I am not sure whether these bikes are Retro, or Classic, but does anyone know about DBS bikes and could help me figure out their value...

In particular the DBS Tricky Track Bike for juniors... Saw a couple at a church rummage sale and wondering if they are worth the $70 dollars each they are asking for... At first glance, all parts and condition look impressive but with not ever hearing of the name of the manufacturer or of any bikes from Norway, I wasn't sure of the deal or how much I should counter offer. These are by no way MTB's but if they are better than the basic retail bike I could get for the same money, I might get them for my god-children...


----------



## 1971tch (Jun 28, 2008)

It's a very old brand form Norway and stands for something like den beste sykkel. The best cycle.
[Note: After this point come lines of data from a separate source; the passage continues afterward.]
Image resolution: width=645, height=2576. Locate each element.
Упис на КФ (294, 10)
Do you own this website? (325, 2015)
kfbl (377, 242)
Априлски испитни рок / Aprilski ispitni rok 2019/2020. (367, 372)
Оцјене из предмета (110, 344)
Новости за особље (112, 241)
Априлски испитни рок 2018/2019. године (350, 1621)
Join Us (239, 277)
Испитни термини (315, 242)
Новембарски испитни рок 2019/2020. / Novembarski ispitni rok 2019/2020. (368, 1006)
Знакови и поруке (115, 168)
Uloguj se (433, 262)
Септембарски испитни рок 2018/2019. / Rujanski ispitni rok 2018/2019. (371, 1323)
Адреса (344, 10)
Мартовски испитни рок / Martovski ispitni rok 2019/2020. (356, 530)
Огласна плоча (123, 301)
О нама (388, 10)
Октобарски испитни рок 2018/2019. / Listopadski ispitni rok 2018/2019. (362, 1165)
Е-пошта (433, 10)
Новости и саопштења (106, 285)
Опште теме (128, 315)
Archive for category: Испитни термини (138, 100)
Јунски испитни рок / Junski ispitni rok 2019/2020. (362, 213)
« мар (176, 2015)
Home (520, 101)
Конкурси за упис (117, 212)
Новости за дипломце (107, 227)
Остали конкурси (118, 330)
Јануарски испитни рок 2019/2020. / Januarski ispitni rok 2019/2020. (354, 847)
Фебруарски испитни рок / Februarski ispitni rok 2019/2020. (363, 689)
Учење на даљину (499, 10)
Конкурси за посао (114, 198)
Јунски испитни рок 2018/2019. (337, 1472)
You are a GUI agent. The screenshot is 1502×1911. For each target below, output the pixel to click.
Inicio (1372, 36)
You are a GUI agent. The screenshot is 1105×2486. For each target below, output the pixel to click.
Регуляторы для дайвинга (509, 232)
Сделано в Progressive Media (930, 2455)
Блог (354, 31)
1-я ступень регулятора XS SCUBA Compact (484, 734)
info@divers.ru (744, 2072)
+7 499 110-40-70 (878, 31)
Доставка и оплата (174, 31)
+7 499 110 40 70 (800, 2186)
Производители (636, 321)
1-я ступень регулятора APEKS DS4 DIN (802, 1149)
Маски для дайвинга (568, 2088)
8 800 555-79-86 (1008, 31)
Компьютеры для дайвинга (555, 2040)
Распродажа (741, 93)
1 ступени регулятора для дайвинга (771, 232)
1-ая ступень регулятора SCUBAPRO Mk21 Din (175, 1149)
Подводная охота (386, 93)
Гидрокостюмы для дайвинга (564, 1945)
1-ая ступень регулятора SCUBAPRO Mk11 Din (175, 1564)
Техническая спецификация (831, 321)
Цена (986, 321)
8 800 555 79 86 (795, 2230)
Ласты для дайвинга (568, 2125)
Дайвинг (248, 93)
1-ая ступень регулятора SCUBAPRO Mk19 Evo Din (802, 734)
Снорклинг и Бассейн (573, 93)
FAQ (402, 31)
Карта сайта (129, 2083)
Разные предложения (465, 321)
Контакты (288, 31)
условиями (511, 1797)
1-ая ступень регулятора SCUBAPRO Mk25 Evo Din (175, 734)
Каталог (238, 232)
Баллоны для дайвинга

I used to have a 59' three speed that had sturmey Archer hubs but the rest was made in Norway. The brand is now owned by Cycleseurope which also owns Bianchi and some other brands. They are bike shop kids bikes, much better than Walmart.


----------



## matzep (Feb 18, 2008)

1971tch said:


> It's a very old brand form Norway and stands for something like den beste sykkel. The best cycle. I used to have a 59' three speed that had sturmey Archer hubs but the rest was made in Norway. The brand is now owned by Cycleseurope which also owns Bianchi and some other brands. They are bike shop kids bikes, much better than Walmart.


Thanks for the sensible answer!!!


----------